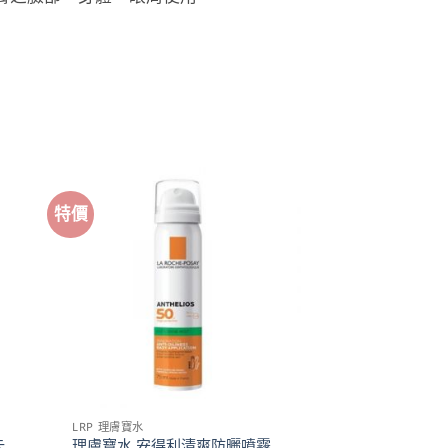
特價
LRP 理膚寶水
卡
理膚寶水 安得利清爽防曬噴霧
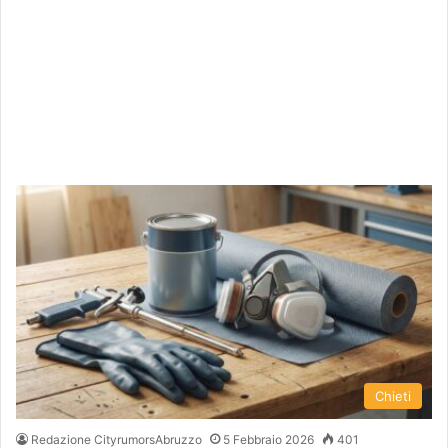
Chieti
Redazione CityrumorsAbruzzo
5 Febbraio 2026
401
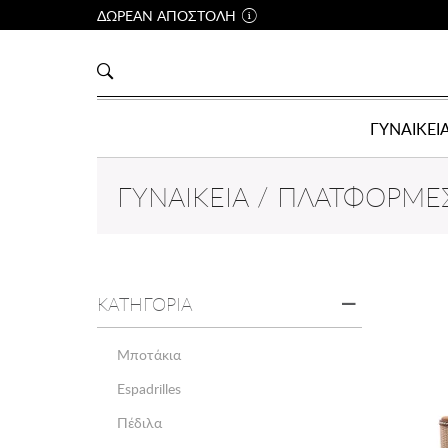
ΔΩΡΕΑΝ ΑΠΟΣΤΟΛΗ
ΓΥΝΑΙΚΕΙ
ΓΥΝΑΙΚΕΊΑ / ΠΛΑΤΦΌΡΜΕ
ΚΑΤΗΓΟΡΙΑ
Μποτάκια
Espadrilles
Πέδιλα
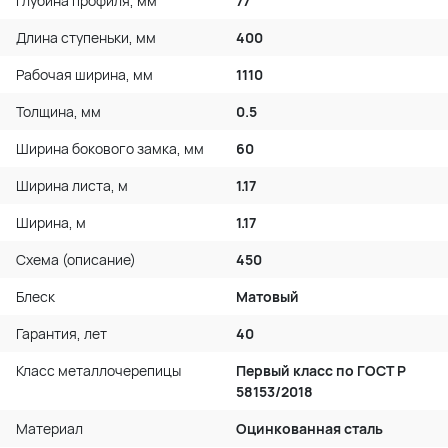
Глубина профиля, мм
77
Длина ступеньки, мм
400
Рабочая ширина, мм
1110
Толщина, мм
0.5
Ширина бокового замка, мм
60
Ширина листа, м
1.17
Ширина, м
1.17
Схема (описание)
450
Блеск
Матовый
Гарантия, лет
40
Класс металлочерепицы
Первый класс по ГОСТ P
58153/2018
Материал
Оцинкованная сталь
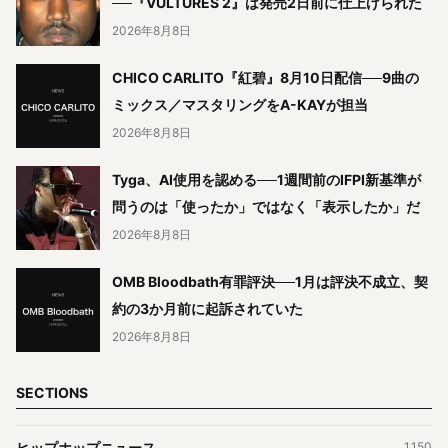
──『VULTURES 2』は発売2日前に仕上げられた
2026年8月8日
CHICO CARLITO『紅碧』8月10日配信──9曲の
ミックス／マスタリングをA-KAYが担当
2026年8月8日
Tyga、AI使用を認める──1週間前のIFPI新基準が
問うのは「使ったか」ではなく「表示したか」だ
2026年8月8日
OMB Bloodbath有罪評決──1月は評決不成立、契
約の3か月前に起訴されていた
2026年8月8日
SECTIONS
ヒップホップニュース
1,150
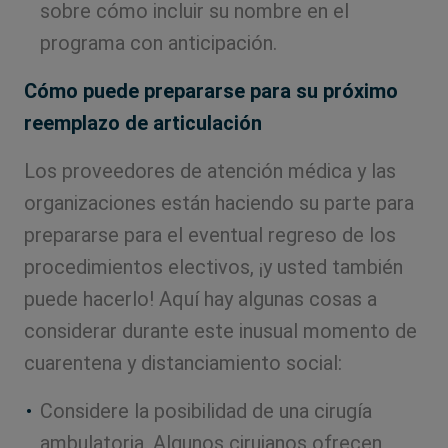
sobre cómo incluir su nombre en el
programa con anticipación.
Cómo puede prepararse para su próximo
reemplazo de articulación
Los proveedores de atención médica y las
organizaciones están haciendo su parte para
prepararse para el eventual regreso de los
procedimientos electivos, ¡y usted también
puede hacerlo! Aquí hay algunas cosas a
considerar durante este inusual momento de
cuarentena y distanciamiento social:
Considere la posibilidad de una cirugía
ambulatoria. Algunos cirujanos ofrecen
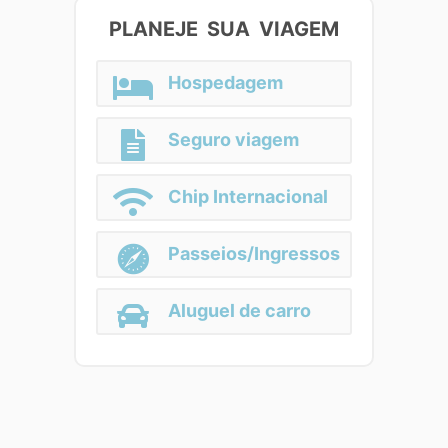
PLANEJE SUA VIAGEM
Hospedagem
Seguro viagem
Chip Internacional
Passeios/Ingressos
Aluguel de carro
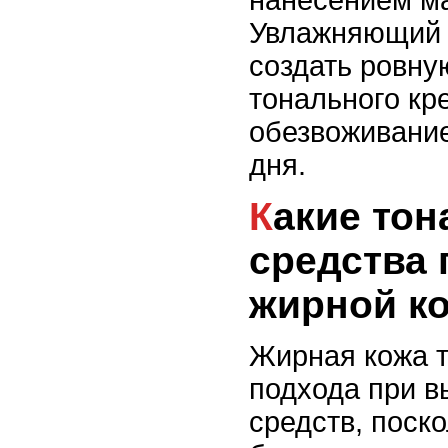
Увлажняющий 
создать ровну
тонального кр
обезвоживание
дня.
Какие тональные
средства 
жирной к
Жирная кожа т
подхода при 
средств, поско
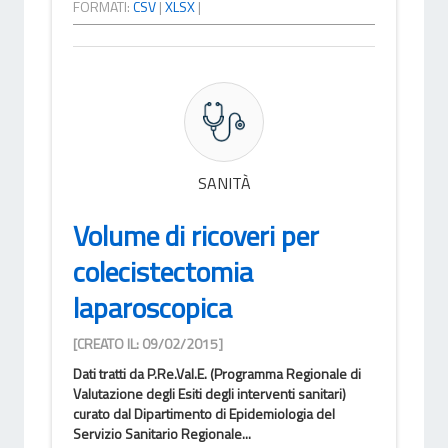
FORMATI:
CSV
|
XLSX
|
SANITÀ
Volume di ricoveri per
colecistectomia
laparoscopica
[CREATO IL: 09/02/2015]
Dati tratti da P.Re.Val.E. (Programma Regionale di
Valutazione degli Esiti degli interventi sanitari)
curato dal Dipartimento di Epidemiologia del
Servizio Sanitario Regionale...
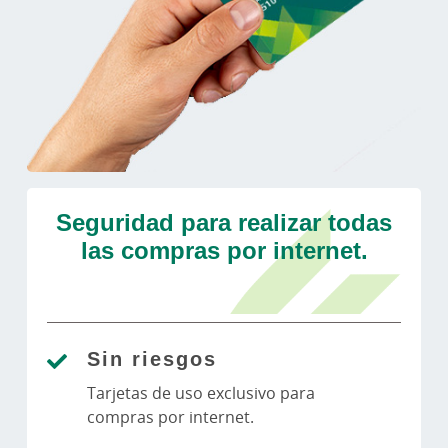
Seguridad para realizar todas
las compras por internet.
Sin riesgos
Tarjetas de uso exclusivo para
compras por internet.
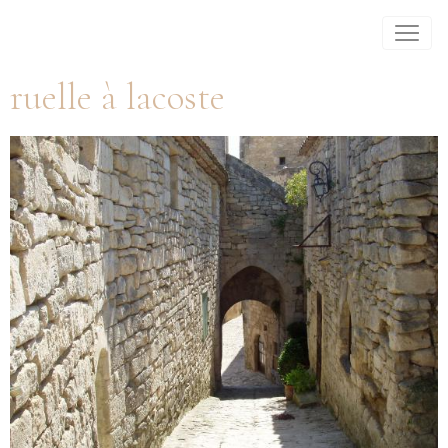
ruelle à lacoste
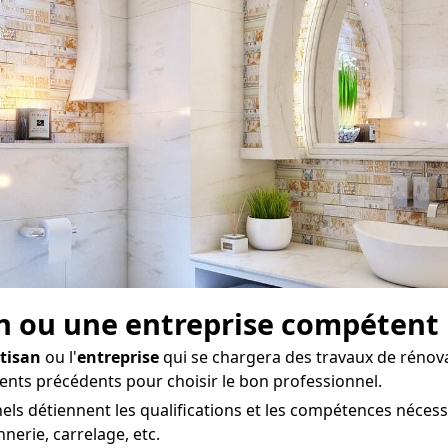
isan ou une entreprise compétent
tisan
ou l'
entreprise
qui se chargera des travaux de rénovat
ients précédents pour choisir le bon professionnel.
ls détiennent les qualifications et les compétences nécessa
nerie, carrelage, etc.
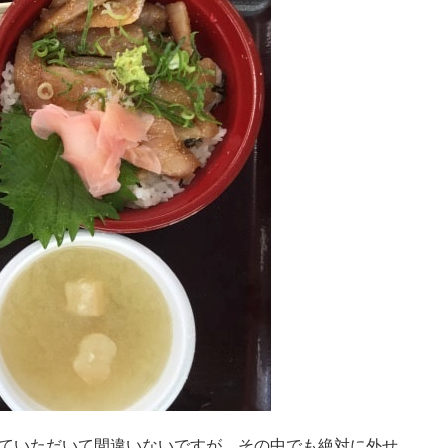
コピ
tps://jp.pokke.in/blog/8623
ていただいて間違いないですが、その中でも絶対に外せ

_____

Required work | Write out each entry exactly as given, omitting any picture.

Answer to this problem |
特價
LRP 理膚寶水
卡
理膚寶水 安得利清爽防曬噴霧
Chieti
Redazione CityrumorsAbruzzo
5 Febbraio 2026
401
ΔΩΡΕΑΝ ΑΠΟΣΤΟΛΗ
ΓΥΝΑΙΚΕΙ
ΓΥΝΑΙΚΕΊΑ / ΠΛΑΤΦΌΡΜΕ
ΚΑΤΗΓΟΡΙΑ
Μποτάκια
Espadrilles
Πέδιλα
Глубина профиля, мм
77
Длина ступеньки, мм
400
Рабочая ширина, мм
1110
Толщина, мм
0.5
Ширина бокового замка, мм
60
Ширина листа, м
1.17
Ширина, м
1.17
Схема (описание)
450
Блеск
Матовый
Гарантия, лет
40
Класс металлочерепицы
Первый класс по ГОСТ P
58153/2018
Материал
Оцинкованная сталь
──『VULTURES 2』は発売2日前に仕上げられた
2026年8月8日
CHICO CARLITO『紅碧』8月10日配信──9曲の
ミックス／マスタリングをA-KAYが担当
2026年8月8日
Tyga、AI使用を認める──1週間前のIFPI新基準が
問うのは「使ったか」ではなく「表示したか」だ
2026年8月8日
OMB Bloodbath有罪評決──1月は評決不成立、契
約の3か月前に起訴されていた
2026年8月8日
SECTIONS
ヒップホップニュース
1,150
sobre cómo incluir su nombre en el
programa con anticipación.
Cómo puede prepararse para su próximo
reemplazo de articulación
Los proveedores de atención médica y las
organizaciones están haciendo su parte para
prepararse para el eventual regreso de los
procedimientos electivos, ¡y usted también
puede hacerlo! Aquí hay algunas cosas a
considerar durante este inusual momento de
cuarentena y distanciamiento social:
Considere la posibilidad de una cirugía
ambulatoria. Algunos cirujanos ofrecen
PLANEJE SUA VIAGEM
Hospedagem
Seguro viagem
Chip Internacional
Passeios/Ingressos
Aluguel de carro
Увлажняющий 
создать ровну
тонального кр
обезвоживание
дня.
Какие тональные
средства 
жирной к
Жирная кожа т
подхода при 
средств, поско
FORMATI:
CSV
|
XLSX
|
SANITÀ
Volume di ricoveri per
colecistectomia
laparoscopica
[CREATO IL: 09/02/2015]
Dati tratti da P.Re.Val.E. (Programma Regionale di
Valutazione degli Esiti degli interventi sanitari)
curato dal Dipartimento di Epidemiologia del
Servizio Sanitario Regionale...
Seguridad para realizar todas
las compras por internet.
Sin riesgos
Tarjetas de uso exclusivo para
compras por internet.
ruelle à lacoste
isan ou une entreprise compétent
tisan
ou l'
entreprise
qui se chargera des travaux de rénovat
ients précédents pour choisir le bon professionnel.
ls détiennent les qualifications et les compétences nécessa
nerie, carrelage, etc.
コピ
tps://jp.pokke.in/blog/8623
ていただいて間違いないですが、その中でも絶対に外せ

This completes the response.